What is the connection between palpitations and tachycardia?

Tachycardia is one of the main causes of palpitations. When the heart beats at an abnormally fast rate, a tachycardia occurs. This can cause abnormal sensations in the body called palpitations. Both palpitations and tachycardia generally originate from cardiac arrhythmia. When palpitations are linked to tachycardia, tachycardia treatment protocols will usually relieve the palpitations.

The typical chain of events for tachycardia-related heart palpitations begins with the arrhythmia, which is perhaps best described as electrical failures in the heart. When this effect occurs, the heart rate can slow down or speed up. The latter case constitutes tachycardia. The rapid heartbeat causes a pounding or pulsing sensation in the body, particularly at the pulse points. These physical sensations characterize palpitations.

Various underlying conditions can cause palpitations and tachycardia. Heart disease and heart failure are the main culprits in many cases of tachycardia. Risk factors for developing these particular conditions may include high cholesterol levels and genetic susceptibility. Also, a heart deformity such as a faulty heart valve can create abnormal heart rhythms. Similarly, low potassium levels and other electrolyte influences can damage the heart.

Different types of tachycardia can cause palpitations. A typically less serious cause of palpitations and tachycardia arises from problems in the heart's atria. Specifically, supraventricular tachycardia affects the young and the healthy. This tachycardia can occur frequently and for long periods of time.

A more severe form of tachycardia directly affects the ventricular chamber of the heart. Ventricular tachycardia generally affects older populations with pre-existing heart problems. This condition can cause severe loss of consciousness bordering on or even unconscious. Certain symptoms can raise the level of severity of palpitations and tachycardia of this type. Accompanying dizziness or fainting can serve as major warning signs.

To determine the likelihood of palpitations and tachycardia, people should become familiar with their normal heart rates. Experts estimate an average adult heart rate at 60 to 100 beats per minute. If an individual's heart rate exceeds normal pulse levels, particularly if the number is significantly above 100 beats per minute, palpitations are likely to occur. If the palpitations occur frequently, an underlying arrhythmia problem such as tachycardia could be present.

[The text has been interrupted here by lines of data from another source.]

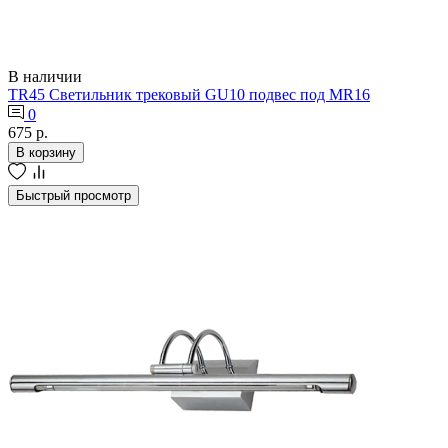
В наличии
TR45 Светильник трековый GU10 подвес под MR16
0
675 р.
В корзину
Быстрый просмотр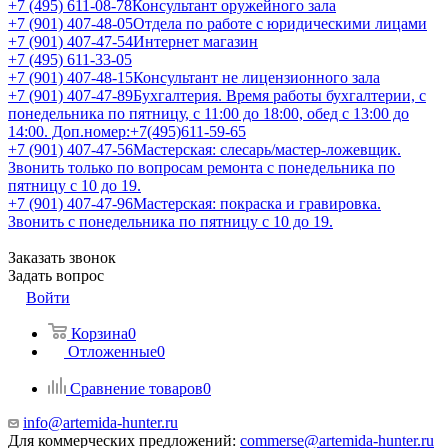
+7 (495) 611-08-78
Консультант оружейного зала
+7 (901) 407-48-05
Отдела по работе с юридическими лицами
+7 (901) 407-47-54
Интернет магазин
+7 (495) 611-33-05
+7 (901) 407-48-15
Консультант не лицензионного зала
+7 (901) 407-47-89
Бухгалтерия. Время работы бухгалтерии, с
понедельника по пятницу, с 11:00 до 18:00, обед с 13:00 до
14:00. Доп.номер:+7(495)611-59-65
+7 (901) 407-47-56
Мастерская: слесарь/мастер-ложевщик.
Звонить только по вопросам ремонта с понедельника по
пятницу с 10 до 19.
+7 (901) 407-47-96
Мастерская: покраска и гравировка.
Звонить с понедельника по пятницу с 10 до 19.
Заказать звонок
Задать вопрос
Войти
Корзина
0
Отложенные
0
Сравнение товаров
0
info@artemida-hunter.ru
Для коммерческих предложений:
commerse@artemida-hunter.ru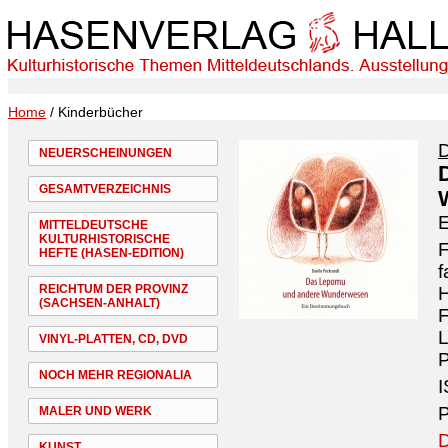
Home
/ Kinderbücher
D
NEUERSCHEINUNGEN
GESAMTVERZEICHNIS
MITTELDEUTSCHE
KULTURHISTORISCHE
F
HEFTE (HASEN-EDITION)
f
REICHTUM DER PROVINZ
H
(SACHSEN-ANHALT)
F
VINYL-PLATTEN, CD, DVD
P
NOCH MEHR REGIONALIA
I
P
MALER UND WERK
D
KUNST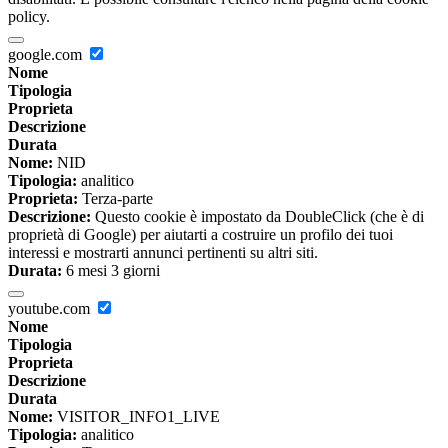
policy.
google.com
Nome
Tipologia
Proprieta
Descrizione
Durata
Nome:
NID
Tipologia:
analitico
Proprieta:
Terza-parte
Descrizione:
Questo cookie è impostato da DoubleClick (che è di
proprietà di Google) per aiutarti a costruire un profilo dei tuoi
interessi e mostrarti annunci pertinenti su altri siti.
Durata:
6 mesi 3 giorni
youtube.com
Nome
Tipologia
Proprieta
Descrizione
Durata
Nome:
VISITOR_INFO1_LIVE
Tipologia:
analitico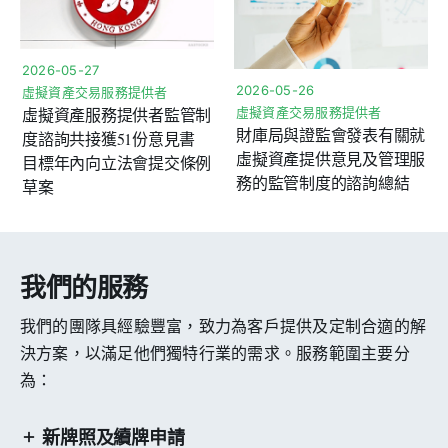
2026-05-27
2026-05-26
虛擬資產交易服務提供者
虛擬資產服務提供者監管制
虛擬資產交易服務提供者
財庫局與證監會發表有關就
度諮詢共接獲51份意見書
虛擬資產提供意見及管理服
目標年內向立法會提交條例
務的監管制度的諮詢總結
草案
我們的服務
我們的團隊具經驗豐富，致力為客戶提供及定制合適的解
決方案，以滿足他們獨特行業的需求。服務範圍主要分
為：
新牌照及續牌申請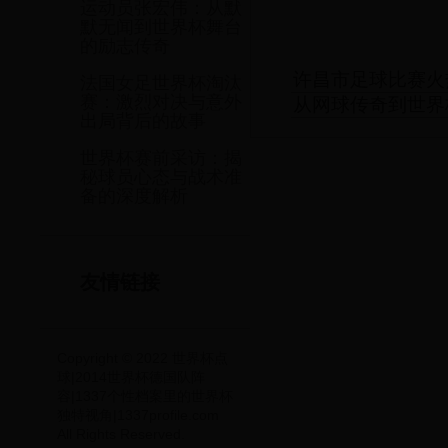
运动员张宏伟：从默
默无闻到世界杯舞台
的励志传奇
许昌市足球比赛火
法国女足世界杯淘汰
赛：激烈对决与意外
从网球传奇到世界
出局背后的故事
世界杯赛前采访：揭
秘球员心态与战术准
备的深度解析
友情链接
Copyright © 2022 世界杯点
球|2014世界杯德国队阵
容|1337个性档案里的世界杯
独特视角|1337profile.com
All Rights Reserved.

Although the connections are common, palpitations and tachycardia are not always linked. For one thing, other types of arrhythmia can also cause palpitations. Sometimes the source of palpitation isn't even related to the heart, such as when low blood sugar, thyroid gland problems, or anxiety are to blame.

Treatment of palpitations usually requires treating the tachycardia arrhythmia. As such, medications called antiarrhythmics are often prescribed. Pacemakers or other devices that deliver electrical shocks to the heart may also be needed in some cases.